Looking Good out there.


----------



## Bill Me (Oct 5, 2007)

Indeed.


----------



## iJabo (Jul 6, 2013)

Yesterday marked a really nice looking color change out near the Elbow, but what is the bottom graph? Temperature?

Edit: Looks REALLY nice out there right. You can see color changes without the chlorophyll filter.


----------



## BajaBob (Feb 4, 2010)

*Temp Break, Blue Water and Flying Fish*

We pushed off yesterday morning to fish the chlorophyll break around 40 miles south of Pensacola. It was right there as shown. Biggest color change in the shortest area I have seen. The temp went from 79 to 80 in a quarter mile. Clear blue water with so many flying fish of all sizes. We thought we were going to get bit almost instantly it looked so good. After trolling in and out of the line for hours without so much as a look we had to give it up and head north. A floating pail gave up a keeper tripletail and a bunch of rudderfish that bit on bare hooks. We used them for AJ bait on a stop on the way in.


----------



## Lipz (Mar 19, 2013)

What website or aap did you get the water color report?


----------



## BajaBob (Feb 4, 2010)

*Free Website I use*

https://worldview.earthdata.nasa.gov/


----------



## Lipz (Mar 19, 2013)

Thank you!!!!


----------



## Bluecape (Sep 29, 2016)

Can someone smarter than me post a current map from this site? I spent an hour trying to find something that looks like the one above and had no luck.


----------



## iJabo (Jul 6, 2013)

Bluecape said:


> Can someone smarter than me post a current map from this site? I spent an hour trying to find something that looks like the one above and had no luck.


You have to add the chlorophyll layer on the base image. It runs a day behind, but it still is useful for getting a rough approximation to the location of the color change. Try this link.

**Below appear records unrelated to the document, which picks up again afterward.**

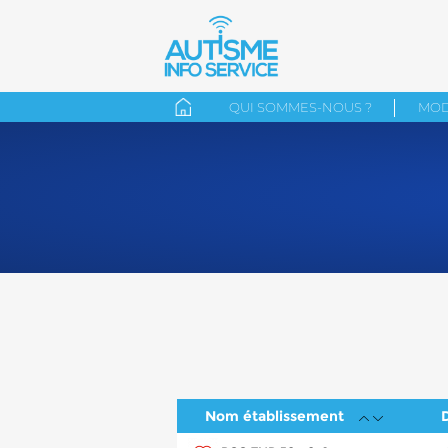
QUI SOMMES-NOUS ?
MOD
Nom établissement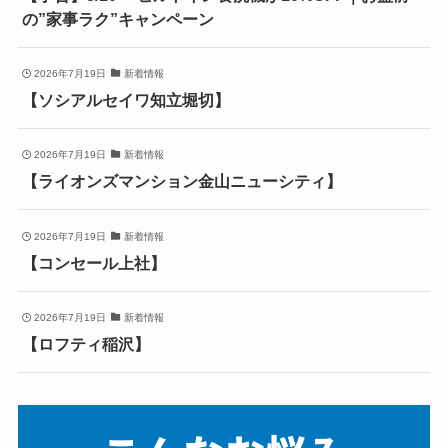
の”家事ラク”キャンペーン
2026年7月19日
新着情報
【ソシアルセイワ知立堀切】
2026年7月19日
新着情報
【ライオンズマンション金山ニューシティ】
2026年7月19日
新着情報
【コンセール上社】
2026年7月19日
新着情報
【ロフティ稲沢】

https://worldview.earthdata.nasa.go...37427079,-84.15495794627336,30.73599903052079


----------



## Keithcooking (Jun 24, 2015)

https://optics.marine.usf.edu/cgi-b...=1#A20152242015230.1KM.GCOOS.7DAY.L3D.OCI.png


----------



## Keithcooking (Jun 24, 2015)

Just click on yesterdays date and you should be able to figure it out


----------



## Lady J (Jul 14, 2013)

Here you go... Tight Lines..:thumbup:


----------



## Finmanfish (Dec 12, 2016)

The problem out there right now is that the Altimetry is horrible! The downwelling of water chases the palagics out of the area. If you have Hilton’s look at the Altimetry report and you will see our area is currently in serious Downwelling/dead water. Just my 2cents guys. Thanks!


----------



## Bluecape (Sep 29, 2016)

It was sure dead out there saturday. Trolled a nice color change for hours, grass, floating debris, nada, nothing. Another guy at my marina was trolling same area, he caught one gaffer dolphin and lost another. No other hits.


----------